Жан Расин и другие (Гинзбург) - страница 290

У Расина же поэзия может найти себе пристанище и воплощение лишь в слове; чтобы передать нежизнеподобное, но истинное, он сохраняет лишь одно средство – рассказ, описание. Только таким способом можно было заставить работать воображение его просвещенных зрителей, не оскорбляя их разума. Ибо в расиновские времена все отчетливее слышится голос тех, кто склонен истину отождествлять со здравомыслящим правдоподобием, а от красоты требовать добра, – родоначальников того семейства моралистов, из которого выйдут Руссо и Толстой. Для нас же главное, что этот голос звучит и в расиновской душе – ощущая свою неслиянность с тем другим, что одержим поэзией, и страстно взыскуя эту неслиянность преодолеть. «Федра» – отчаянная попытка примирить эти два голоса, найти истину в соединении, а не разведении античности, понимаемой как природа, то есть красота, – и христианства, переживаемого как мораль, то есть добро. Но соединения он ищет не подгоняя друг под друга эти два раздельные начала, не стараясь преуменьшить расстояние между ними, не отыскивая в них схожее и родственное, – а напротив, доводя до высочайшей напряженности и выпуклой отчетливости как раз то, что составляет их суть и порождает глубокие различия. Никогда еще поэзия у Расина не заявляла свои права так властно. И если изображением неодолимой страсти «Федра» напоминает об «Андромахе», то поэтические ее свойства заставляют вспомнить «Беренику». Но стихи «Береники» – строгая лирика самообуздания и самоотречения; в «Федре» же поэзия, оставаясь по-прежнему выверенной и продуманно музыкальной, ярка и обжигающа, как та зрелая страсть, что ее внушила, и так же неудержимо пробивается наружу в самых неожиданных и, казалось бы, неподходящих обстоятельствах.

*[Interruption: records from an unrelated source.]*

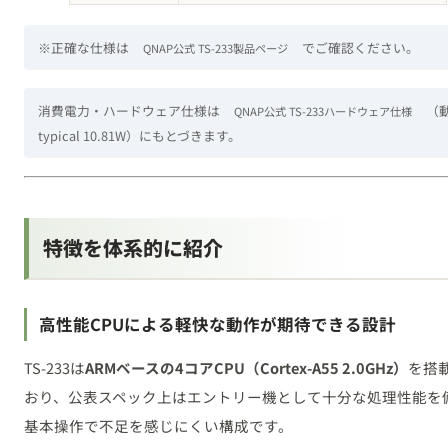
※正確な仕様は
でご確認ください。
QNAP公式 TS-233製品ページ
消費電力・ハードウェア仕様は
（
QNAP公式 TS-233ハードウェア仕様
typical 10.81W）にもとづきます。
特徴を体系的に紹介
高性能CPUによる軽快な動作が期待できる設計
TS-233は
ARMベースの4コアCPU（Cortex-A55 2.0GHz）
を搭
おり、公表スペック上はエントリー機として十分な処理性能を
基本操作で不足を感じにくい構成です。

Уж трижды небосвод во мгле вечерней гас,
Но сон не освежал твоих усталых глаз;
Уж трижды видел мир дня нового начало,
Но с непреклонностью ты пищу отвергала.

Так Энона сообщает зрителю, что Федра трое суток не спала и не ела. Эти строки не раз служили примером расиновской манерности и страха перед «грубыми» выражениями. Как раз с этим пассажем упрек не по адресу: он – почти буквальный перевод из Еврипида, а уж древних обвинять в жеманстве и ханжестве, кажется, никому не приходило в голову. Но дело даже не в том. Да, в этих стихах простые вещи не названы прямо, а описаны иносказательно. Но ведь такое косвенное называние и есть сама плоть поэзии. И сам Пушкин, хрестоматийно любивший выражения прямые и точные, все-таки леса одевал не в пожелтевшие листья, а в багрец и золото… Попрекаем ли мы его за это?